TASK DESCRIPTION: Output exactly, with nothing added, the entries from the first line through the line with "découvrir des nouvelles marques".

[EXERCISE DATA Boundary: Start]

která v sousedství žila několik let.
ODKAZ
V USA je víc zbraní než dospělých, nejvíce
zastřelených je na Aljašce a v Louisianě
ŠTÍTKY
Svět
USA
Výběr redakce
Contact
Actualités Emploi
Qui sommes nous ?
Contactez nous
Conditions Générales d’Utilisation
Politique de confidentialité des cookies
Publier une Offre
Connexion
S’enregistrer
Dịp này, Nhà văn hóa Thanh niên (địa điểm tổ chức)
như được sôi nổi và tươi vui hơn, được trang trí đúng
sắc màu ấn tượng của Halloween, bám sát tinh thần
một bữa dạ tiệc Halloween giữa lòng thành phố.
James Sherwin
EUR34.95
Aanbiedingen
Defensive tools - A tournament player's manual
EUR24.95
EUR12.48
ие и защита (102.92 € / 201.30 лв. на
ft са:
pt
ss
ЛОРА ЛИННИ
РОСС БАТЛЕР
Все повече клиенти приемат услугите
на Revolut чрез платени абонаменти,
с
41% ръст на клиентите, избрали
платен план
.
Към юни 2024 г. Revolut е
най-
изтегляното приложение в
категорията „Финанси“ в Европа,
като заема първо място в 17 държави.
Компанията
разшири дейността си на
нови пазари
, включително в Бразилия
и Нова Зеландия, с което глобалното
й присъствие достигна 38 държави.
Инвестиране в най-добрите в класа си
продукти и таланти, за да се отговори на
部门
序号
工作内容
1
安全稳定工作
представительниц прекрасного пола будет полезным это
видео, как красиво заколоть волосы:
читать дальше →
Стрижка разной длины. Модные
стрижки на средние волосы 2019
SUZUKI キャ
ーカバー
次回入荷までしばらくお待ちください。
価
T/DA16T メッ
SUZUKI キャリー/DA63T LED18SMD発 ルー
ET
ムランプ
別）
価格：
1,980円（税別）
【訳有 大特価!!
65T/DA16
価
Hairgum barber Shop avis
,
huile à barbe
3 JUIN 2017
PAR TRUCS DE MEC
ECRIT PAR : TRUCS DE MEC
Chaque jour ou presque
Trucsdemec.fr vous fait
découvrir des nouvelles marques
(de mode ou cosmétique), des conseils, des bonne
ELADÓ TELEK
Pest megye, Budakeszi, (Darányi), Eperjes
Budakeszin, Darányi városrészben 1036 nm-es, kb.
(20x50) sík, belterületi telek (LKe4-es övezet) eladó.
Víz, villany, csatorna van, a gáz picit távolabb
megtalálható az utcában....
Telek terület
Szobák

[EXERCISE DATA Boundary: End]

ANSWER TO THIS EXERCISE:
která v sousedství žila několik let.
ODKAZ
V USA je víc zbraní než dospělých, nejvíce
zastřelených je na Aljašce a v Louisianě
ŠTÍTKY
Svět
USA
Výběr redakce
Contact
Actualités Emploi
Qui sommes nous ?
Contactez nous
Conditions Générales d’Utilisation
Politique de confidentialité des cookies
Publier une Offre
Connexion
S’enregistrer
Dịp này, Nhà văn hóa Thanh niên (địa điểm tổ chức)
như được sôi nổi và tươi vui hơn, được trang trí đúng
sắc màu ấn tượng của Halloween, bám sát tinh thần
một bữa dạ tiệc Halloween giữa lòng thành phố.
James Sherwin
EUR34.95
Aanbiedingen
Defensive tools - A tournament player's manual
EUR24.95
EUR12.48
ие и защита (102.92 € / 201.30 лв. на
ft са:
pt
ss
ЛОРА ЛИННИ
РОСС БАТЛЕР
Все повече клиенти приемат услугите
на Revolut чрез платени абонаменти,
с
41% ръст на клиентите, избрали
платен план
.
Към юни 2024 г. Revolut е
най-
изтегляното приложение в
категорията „Финанси“ в Европа,
като заема първо място в 17 държави.
Компанията
разшири дейността си на
нови пазари
, включително в Бразилия
и Нова Зеландия, с което глобалното
й присъствие достигна 38 държави.
Инвестиране в най-добрите в класа си
продукти и таланти, за да се отговори на
部门
序号
工作内容
1
安全稳定工作
представительниц прекрасного пола будет полезным это
видео, как красиво заколоть волосы:
читать дальше →
Стрижка разной длины. Модные
стрижки на средние волосы 2019
SUZUKI キャ
ーカバー
次回入荷までしばらくお待ちください。
価
T/DA16T メッ
SUZUKI キャリー/DA63T LED18SMD発 ルー
ET
ムランプ
別）
価格：
1,980円（税別）
【訳有 大特価!!
65T/DA16
価
Hairgum barber Shop avis
,
huile à barbe
3 JUIN 2017
PAR TRUCS DE MEC
ECRIT PAR : TRUCS DE MEC
Chaque jour ou presque
Trucsdemec.fr vous fait
découvrir des nouvelles marques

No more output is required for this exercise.